The previous year, children's heart operations at Leeds General Infirmary were stopped for a fortnight on the orders of NHS England, amid concerns about the safety of the unit.
Carrie's mother, Dawn Clayton, said: "Prior to the operation, Carrie was just like any other active nine-year old girl.
"She left me early on the day of the operation and came back from surgery changed forever. Yet she was not deterred, she was determined to live her life. We were so proud of her."
Surgical notes showed Carrie's body was cooled and put into circulatory arrest for 121 minutes. At that time, circulatory arrest of more than 45 minutes was avoided by hospitals because it was regarded as likely to result in brain injury. None of the medical notes revealed why there was such a long period of circulatory arrest.

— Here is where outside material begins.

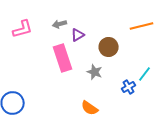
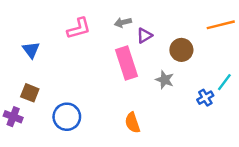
orange semicircle: (90, 108) -> (132, 123), moved, turned 36

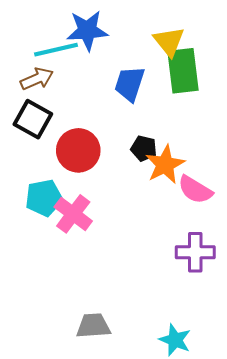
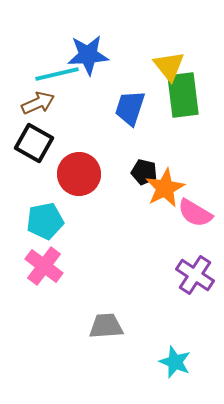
pink cross: (73, 214) -> (44, 266), moved
purple cross: (195, 252) -> (195, 275), turned 33
gray trapezoid: (93, 326) -> (106, 326), moved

Dawn Clayton, who received an apology from the hospital only 13 years after the operation, won compensation from the NHS trust following a 10-year legal battle.
She said: "All the time we were adjusting to a new life with Carrie and fighting to make sure she received the right care, we were also in a long, hard battle with the hospital for them to admit liability.
"I have always felt that they wanted to sweep this matter under the carpet. I can only wonder if there are other cases like Carrie's. My heart goes out to all those who also suffered at the hands of Dr Weerasena."
Chief medical officer for Leeds Teaching Hospitals NHS Trust, Dr Yvette Oade, said: "On behalf of the hospital I would like to express my sincere condolences to the family of Carrie, and deeply regret that we failed to provide the standard of care that she and her family were entitled to. I welcome the fact that this settlement has now been agreed with the NHS Litigation.”